--- Dataset content Enclosed Below ---
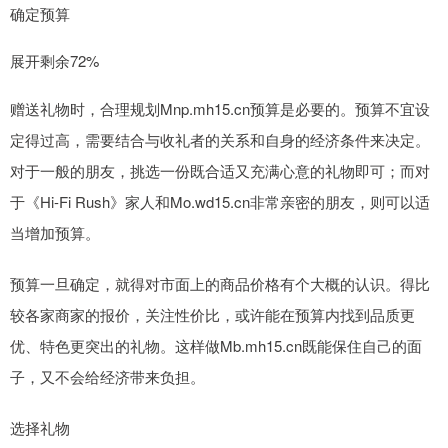
确定预算
展开剩余72%
赠送礼物时，合理规划Mnp.mh15.cn预算是必要的。预算不宜设
定得过高，需要结合与收礼者的关系和自身的经济条件来决定。
对于一般的朋友，挑选一份既合适又充满心意的礼物即可；而对
于《Hi-Fi Rush》家人和Mo.wd15.cn非常亲密的朋友，则可以适
当增加预算。
预算一旦确定，就得对市面上的商品价格有个大概的认识。得比
较各家商家的报价，关注性价比，或许能在预算内找到品质更
优、特色更突出的礼物。这样做Mb.mh15.cn既能保住自己的面
子，又不会给经济带来负担。
选择礼物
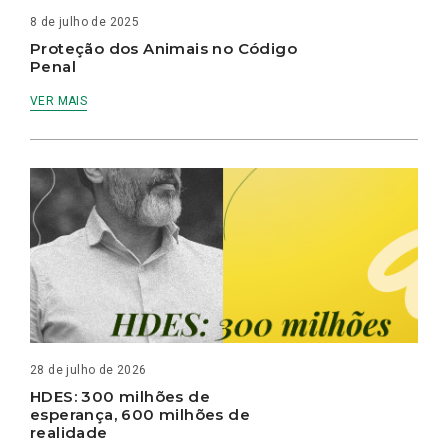
8 de julho de 2025
Proteção dos Animais no Código
Penal
VER MAIS
28 de julho de 2026
HDES: 300 milhões de
esperança, 600 milhões de
realidade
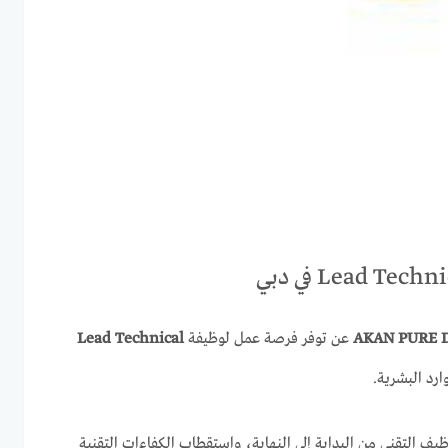
AKAN PURE D
عن توفر فرصة عمل لوظيفة
Lead Technical
رد البشرية.
ظيف التقني من البداية إلى النهاية، واستقطاب الكفاءات التقنية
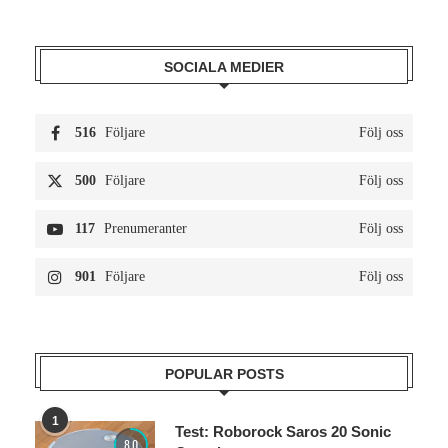
SOCIALA MEDIER
516
Följare
Följ oss
500
Följare
Följ oss
117
Prenumeranter
Följ oss
901
Följare
Följ oss
POPULAR POSTS
1
Test: Roborock Saros 20 Sonic
8.0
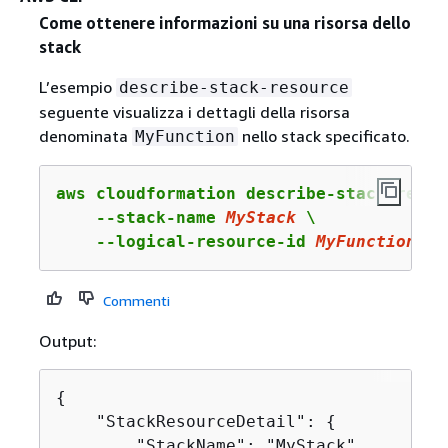
Come ottenere informazioni su una risorsa dello
stack
L’esempio
describe-stack-resource
seguente visualizza i dettagli della risorsa
denominata
nello stack specificato.
MyFunction
aws cloudformation describe-stack-resour
    --stack-name 
MyStack
 \

    --logical-resource-id 
MyFunction
Commenti
Output:
{
    "StackResourceDetail": 
{
        "StackName": "MyStack",
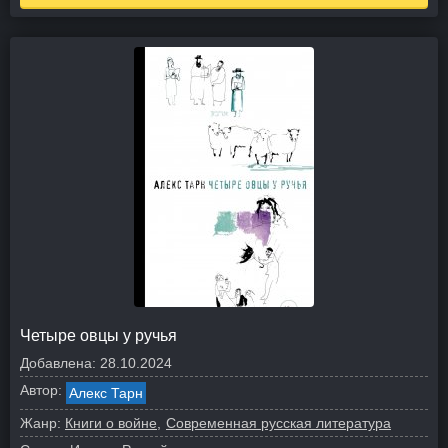
Четыре овцы у ручья
Добавлена:
28.10.2024
Автор:
Алекс Тарн
Жанр:
Книги о войне
Современная русская литература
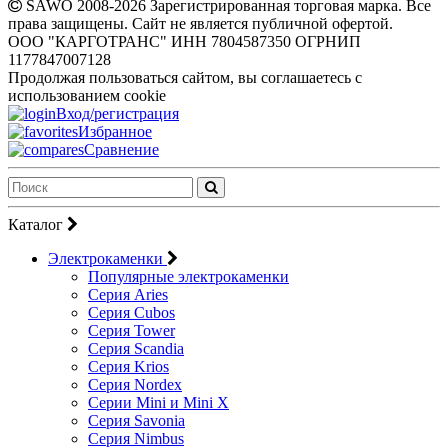
SAWO 2008-2026 Зарегистрированная торговая марка. Все
права защищены. Сайт не является публичной офертой.
ООО "КАРГОТРАНС" ИНН 7804587350 ОГРНИП
1177847007128
Продолжая пользоваться сайтом, вы соглашаетесь с
использованием cookie
Вход/регистрация
Избранное
Сравнение
Каталог
Электрокаменки
Популярные электрокаменки
Серия Aries
Серия Cubos
Серия Tower
Серия Scandia
Серия Krios
Серия Nordex
Серии Mini и Mini X
Серия Savonia
Серия Nimbus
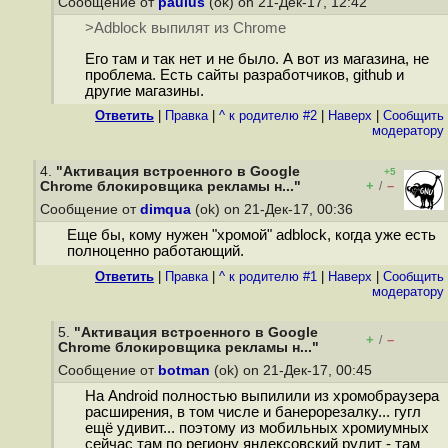
Сообщение от
paulus
(ok) on 21-Дек-17, 12:42
>Adblock выпилят из Chrome
Его там и так нет и не было. А вот из магазина, не
проблема. Есть сайты разработчиков, github и
другие магазины.
Ответить
|
Правка
|
^ к родителю #2
|
Наверх
|
Cообщить
модератору
4.
"Активация встроенного в Google
+5
+
–
Chrome блокировщика рекламы н..."
/
Сообщение от
dimqua
(ok) on 21-Дек-17, 00:36
Еще бы, кому нужен "хромой" adblock, когда уже есть
полноценно работающий.
Ответить
|
Правка
|
^ к родителю #1
|
Наверх
|
Cообщить
модератору
5.
"Активация встроенного в Google
+
–
/
Chrome блокировщика рекламы н..."
Сообщение от
botman
(ok) on 21-Дек-17, 00:45
На Android полностью выпилили из хромобраузера
расширения, в том числе и банерорезалку... гугл
ещё удивит... поэтому из мобильных хромиумных
сейчас там по региону яндексовский рулит - там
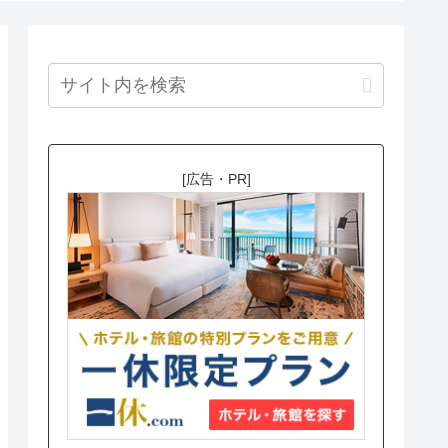
[広告・PR]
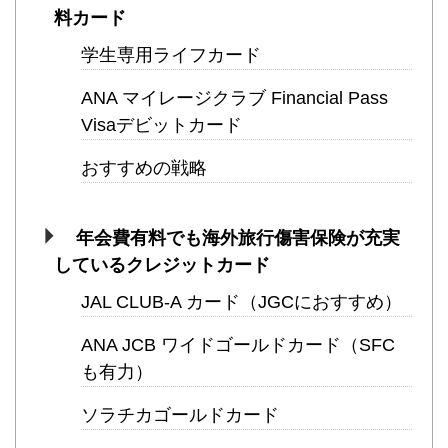
料カード
学生専用ライフカード
ANA マイレージクラブ Financial Pass
Visaデビットカード
おすすめの戦略
年会費有料でも海外旅行傷害保険が充実
しているクレジットカード
JAL CLUB-A カード（JGCにおすすめ）
ANA JCB ワイドゴールドカード（SFC
も有力）
ソラチカゴールドカード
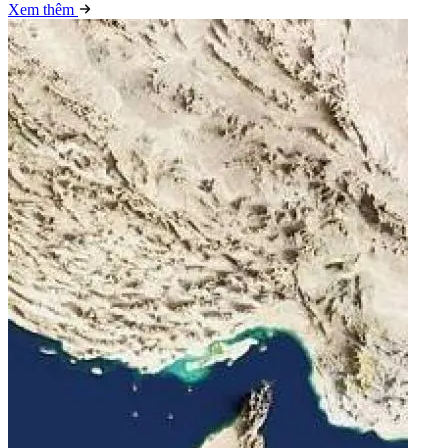
Xem thêm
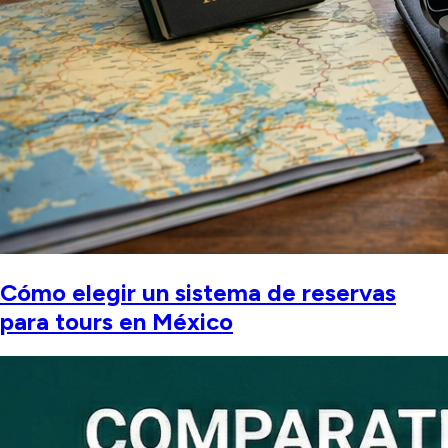
Cómo elegir un sistema de reservas
para tours en México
--- End of Enclosed Dataset content ---
**Assignment:** Retype the entries exactly, skipping every picture.

**Written answer:**
确定预算
展开剩余72%
赠送礼物时，合理规划Mnp.mh15.cn预算是必要的。预算不宜设
定得过高，需要结合与收礼者的关系和自身的经济条件来决定。
对于一般的朋友，挑选一份既合适又充满心意的礼物即可；而对
于《Hi-Fi Rush》家人和Mo.wd15.cn非常亲密的朋友，则可以适
当增加预算。
预算一旦确定，就得对市面上的商品价格有个大概的认识。得比
较各家商家的报价，关注性价比，或许能在预算内找到品质更
优、特色更突出的礼物。这样做Mb.mh15.cn既能保住自己的面
子，又不会给经济带来负担。
选择礼物
8 de julho de 2025
Proteção dos Animais no Código
Penal
VER MAIS
28 de julho de 2026
HDES: 300 milhões de
esperança, 600 milhões de
realidade
AKAN PURE D
عن توفر فرصة عمل لوظيفة
Lead Technical
رد البشرية.
ظيف التقني من البداية إلى النهاية، واستقطاب الكفاءات التقنية
SOCIALA MEDIER
516
Följare
Följ oss
500
Följare
Följ oss
117
Prenumeranter
Följ oss
901
Följare
Följ oss
POPULAR POSTS
1
Test: Roborock Saros 20 Sonic
8.0
Come ottenere informazioni su una risorsa dello
stack
L’esempio
describe-stack-resource
seguente visualizza i dettagli della risorsa
denominata
nello stack specificato.
MyFunction
aws cloudformation describe-stack-resour
    --stack-name 
MyStack
 \

    --logical-resource-id 
MyFunction
Commenti
Output:
{
    "StackResourceDetail": 
{
        "StackName": "MyStack",
Четыре овцы у ручья
Добавлена:
28.10.2024
Автор:
Алекс Тарн
Жанр:
Книги о войне
Современная русская литература
SAWO 2008-2026 Зарегистрированная торговая марка. Все
права защищены. Сайт не является публичной офертой.
ООО "КАРГОТРАНС" ИНН 7804587350 ОГРНИП
1177847007128
Продолжая пользоваться сайтом, вы соглашаетесь с
использованием cookie
Вход/регистрация
Избранное
Сравнение
Каталог
Электрокаменки
Популярные электрокаменки
Серия Aries
Серия Cubos
Серия Tower
Серия Scandia
Серия Krios
Серия Nordex
Серии Mini и Mini X
Серия Savonia
Серия Nimbus
Сообщение от
paulus
(ok) on 21-Дек-17, 12:42
>Adblock выпилят из Chrome
Его там и так нет и не было. А вот из магазина, не
проблема. Есть сайты разработчиков, github и
другие магазины.
Ответить
|
Правка
|
^ к родителю #2
|
Наверх
|
Cообщить
модератору
4.
"Активация встроенного в Google
+5
+
–
Chrome блокировщика рекламы н..."
/
Сообщение от
dimqua
(ok) on 21-Дек-17, 00:36
Еще бы, кому нужен "хромой" adblock, когда уже есть
полноценно работающий.
Ответить
|
Правка
|
^ к родителю #1
|
Наверх
|
Cообщить
модератору
5.
"Активация встроенного в Google
+
–
/
Chrome блокировщика рекламы н..."
Сообщение от
botman
(ok) on 21-Дек-17, 00:45
На Android полностью выпилили из хромобраузера
расширения, в том числе и банерорезалку... гугл
ещё удивит... поэтому из мобильных хромиумных
сейчас там по региону яндексовский рулит - там
[広告・PR]
料カード
学生専用ライフカード
ANA マイレージクラブ Financial Pass
Visaデビットカード
おすすめの戦略
年会費有料でも海外旅行傷害保険が充実
しているクレジットカード
JAL CLUB-A カード（JGCにおすすめ）
ANA JCB ワイドゴールドカード（SFC
も有力）
ソラチカゴールドカード
Xem thêm
Cómo elegir un sistema de reservas
para tours en México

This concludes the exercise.